Ben Shapiro:
Another week, another Donald-being-Donald moment.
For many years in baseball, Indians, Red Sox, and Dodgers outfielder Manny Ramirez became a running joke in the fan community. That wasn’t because he couldn’t hit — he was a tremendous hitter. It’s because Ramirez was a kook. He’d throw to the wrong base, then shrug awkwardly. He’d take a stroll into the Green Monster, then fail to reemerge even as the game continued. He’d steal second base, then get confused and wander back toward first base before being thrown out.
These moments became known as “Manny being Manny” moments: If you want the good, they came along with some of the bad.
Donald Trump is the same way. Every few days, Trump does something so inexplicable, so morally and politically reprehensible, that conservatives end up stunned. The difference between Trump and Ramirez: Ramirez’s job was to hit a baseball; Trump’s job is to not have these moments. Imagine if Ramirez had batted .190. It would have been difficult to laugh off “Manny being Manny.” Trump doesn’t even bat .190. He’s the 2013 Dan Uggla of politics.
And yet Trump keeps having these Donald-being-Donald moments, and we’re supposed to just keep laughing them off. The latest: This week, Trump attacked a Gold Star family by saying, of the mother of a slain soldier, “She probably, maybe she wasn’t allowed to have anything to say” — presumably thanks to her religion. He also attacked not one but two fire marshals and said that Vladimir Putin had not invaded Ukraine. Trump simply can’t stop himself.

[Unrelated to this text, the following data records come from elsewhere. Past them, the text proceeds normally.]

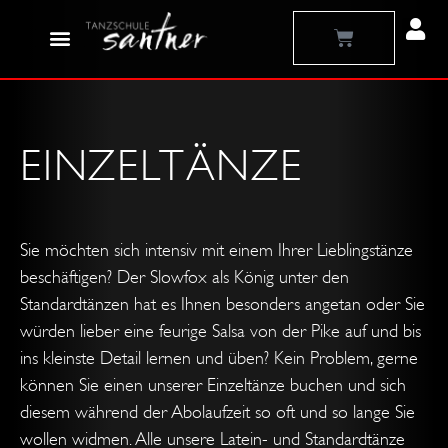
Zum
Warenkorb
Inhalt
springen
EINZELTÄNZE
Sie möchten sich intensiv mit einem Ihrer Lieblingstänze
beschäftigen? Der Slowfox als König unter den
Standardtänzen hat es Ihnen besonders angetan oder Sie
würden lieber eine feurige Salsa von der Pike auf und bis
ins kleinste Detail lernen und üben? Kein Problem, gerne
können Sie einen unserer Einzeltänze buchen und sich
diesem während der Abolaufzeit so oft und so lange Sie
wollen widmen. Alle unsere Latein- und Standardtänze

Which leaves Republicans in an awkward position. After the respective party conventions, Trump is the only viable electoral alternative to Democratic lying harridan Hillary Clinton, the most corrupt major-party nominee in modern American history. And yet Trump is so wildly unpalatable as a presidential candidate by any normal conservative or rational standard that many conservatives find themselves unable to vote for him.

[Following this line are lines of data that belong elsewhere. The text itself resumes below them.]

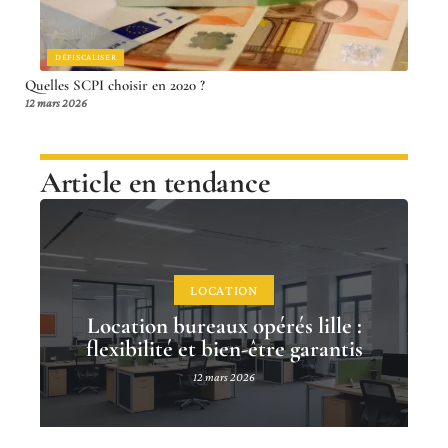
DÉFISCALISER
Quelles SCPI choisir en 2020 ?
12 mars 2026
Article en tendance
LOCATION
Location bureaux opérés lille :
flexibilité et bien-être garantis
12 mars 2026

These conservatives are now under heavy pressure to pull the lever for Trump. There are two main arguments advanced by Trump voters: first, that Trump will be better than Hillary Clinton; second, that anyone who refuses to vote for Trump bears moral responsibility for Hillary Clinton’s subsequent presidency.
Both of these arguments fall short.
The first argument seems deceptively simple: There are two candidates, and Trump will not be as awful a president as Hillary.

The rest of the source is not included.